*Page images and extracted text*.
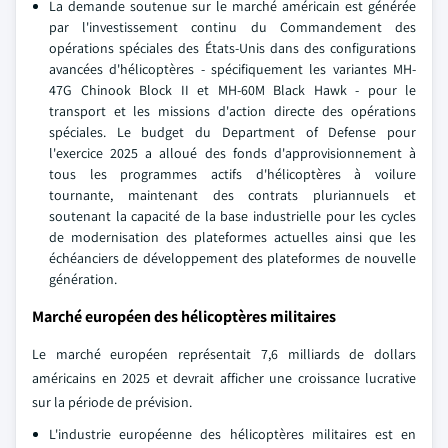
La demande soutenue sur le marché américain est générée
par l'investissement continu du Commandement des
opérations spéciales des États-Unis dans des configurations
avancées d'hélicoptères - spécifiquement les variantes MH-
47G Chinook Block II et MH-60M Black Hawk - pour le
transport et les missions d'action directe des opérations
spéciales. Le budget du Department of Defense pour
l'exercice 2025 a alloué des fonds d'approvisionnement à
tous les programmes actifs d'hélicoptères à voilure
tournante, maintenant des contrats pluriannuels et
soutenant la capacité de la base industrielle pour les cycles
de modernisation des plateformes actuelles ainsi que les
échéanciers de développement des plateformes de nouvelle
génération.
Marché européen des hélicoptères militaires
Le marché européen représentait 7,6 milliards de dollars
américains en 2025 et devrait afficher une croissance lucrative
sur la période de prévision.
L'industrie européenne des hélicoptères militaires est en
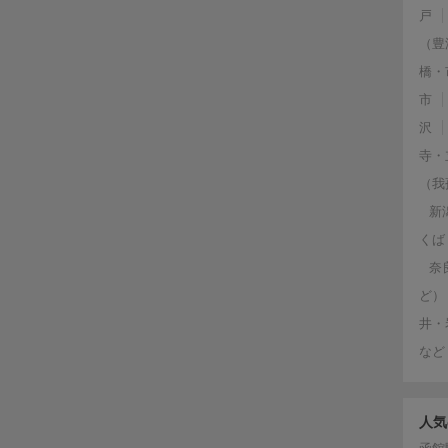
戸
（豊
橋・
市
沢
寺・
（我
新
くば
奈
ど）
井・
など
人気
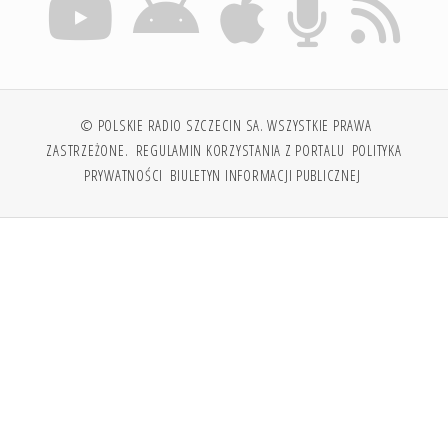
© POLSKIE RADIO SZCZECIN SA. WSZYSTKIE PRAWA
ZASTRZEŻONE.
REGULAMIN KORZYSTANIA Z PORTALU
POLITYKA
PRYWATNOŚCI
BIULETYN INFORMACJI PUBLICZNEJ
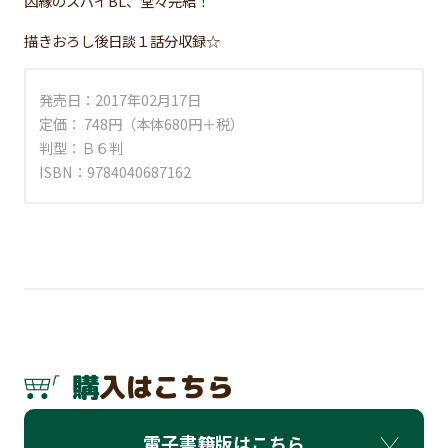
因縁のスパイBL、堂々完結！
描きおろし後日談１話分収録☆
発売日：2017年02月17日
定価： 748円（本体680円＋税）
判型：Ｂ６判
ISBN：9784040687162
購入はこちら
電子書籍版はこちら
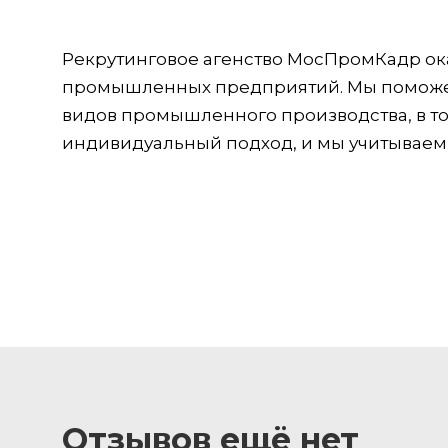
Рекрутинговое агенство МосПромКадр ока
промышленных предприятий. Мы поможем
видов промышленного производства, в том
индивидуальный подход, и мы учитываем и
Отзывов ещё нет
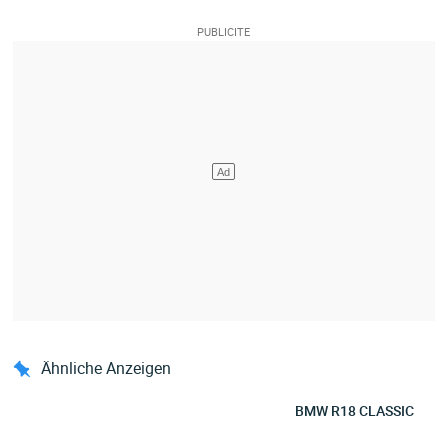
Ähnliche Anzeigen
BMW R18 CLASSIC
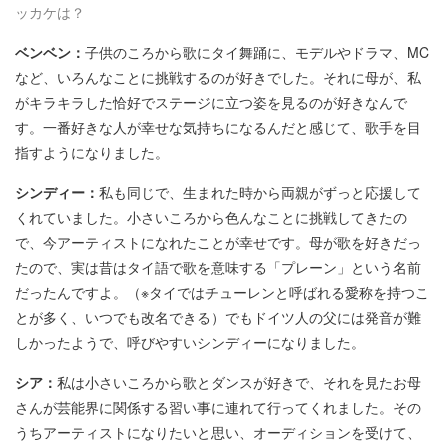
ッカケは？
ベンベン：
子供のころから歌にタイ舞踊に、モデルやドラマ、MC
など、いろんなことに挑戦するのが好きでした。それに母が、私
がキラキラした恰好でステージに立つ姿を見るのが好きなんで
す。一番好きな人が幸せな気持ちになるんだと感じて、歌手を目
指すようになりました。
シンディー：
私も同じで、生まれた時から両親がずっと応援して
くれていました。小さいころから色んなことに挑戦してきたの
で、今アーティストになれたことが幸せです。母が歌を好きだっ
たので、実は昔はタイ語で歌を意味する「プレーン」という名前
だったんですよ。（※タイではチューレンと呼ばれる愛称を持つこ
とが多く、いつでも改名できる）でもドイツ人の父には発音が難
しかったようで、呼びやすいシンディーになりました。
シア：
私は小さいころから歌とダンスが好きで、それを見たお母
さんが芸能界に関係する習い事に連れて行ってくれました。その
うちアーティストになりたいと思い、オーディションを受けて、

*What you should do*. Go through the entries and report every line with the string "opérations".

*Task response*.
opérations spéciales des États-Unis dans des configurations
transport et les missions d'action directe des opérations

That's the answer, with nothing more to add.